There are plentiful quantities of one kind of medicine - the sedative Bensedin. It is the best-selling medicine in Serbia. Each month an estimated 50,000 packages of Bensedin are sold in Belgrade alone.
"A quarter of the population of Serbia currently live with serious mental problems," a recent conference of Serbian psychologists concluded. Psychologist Dr Jovan Maric, a frequent commentator on mental health issues, said "Depression is the dominant state of mind in this country". Hence the high demand for tranquillisers.

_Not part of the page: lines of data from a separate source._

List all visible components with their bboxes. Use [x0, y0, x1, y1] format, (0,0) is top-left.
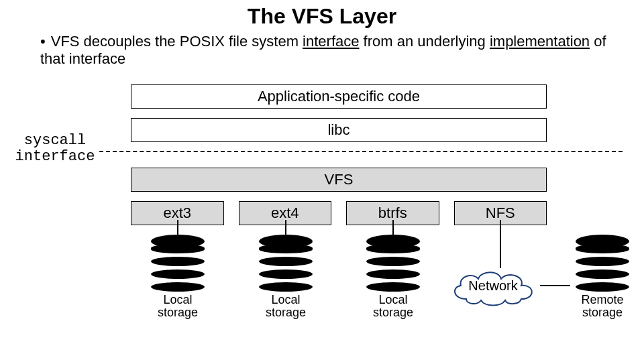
bullet-dot: • [40, 33, 46, 50]
storage-row: Localstorage Localstorage Localstorage R… [0, 235, 644, 355]
layer-app: Application-specific code [131, 84, 547, 109]
layer-vfs: VFS [131, 168, 547, 192]
network-cloud: Network [446, 267, 540, 307]
layer-stack: Application-specific code libc VFS ext3 … [131, 84, 547, 225]
disk-icon [151, 235, 205, 290]
page-title: The VFS Layer [0, 0, 644, 29]
syscall-interface-label: syscall interface [15, 133, 95, 165]
disk-icon [576, 235, 629, 290]
storage-local-1: Localstorage [138, 235, 218, 319]
disk-icon [366, 235, 420, 290]
storage-local-2: Localstorage [246, 235, 326, 319]
storage-remote: Remotestorage [562, 235, 643, 319]
storage-local-3: Localstorage [353, 235, 433, 319]
bullet-text: •VFS decouples the POSIX file system int… [0, 29, 644, 68]
filesystem-row: ext3 ext4 btrfs NFS [131, 201, 547, 225]
layer-libc: libc [131, 118, 547, 142]
disk-icon [259, 235, 313, 290]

The ruling coalition party JUL controls the senior positions in the Serbian health service. Leposava Milicevic holds the office of health minister; Milovan Bojic, a deputy prime minister is also director of Dedinje clinic; Jovan Hadzi Djokic is director of the Serbian Central Clinic; Tomislav Jankovic is director of the Serbian health-care fund. In addition the majority of hospital directors are also members of JUL or Milosevic's Socialist Party of Serbia (SPS). Many doctors complain that these hospital directors ride rough shod over medical ethics and are complicit in maintaining poor working conditions.
"The situation in the Serbian health-care is tragic. We are ill as a nation and we have nothing to treat ourselves with. We have professionals, but our hospitals are in a miserable condition," Dr Milena Jaukovic told IWPR. "The equipment is outdated and there are no medicines. Even if there were to be a political change, we would need humanitarian aid for a long time."
Milenko Vasovic is a regular contributor to IWPR.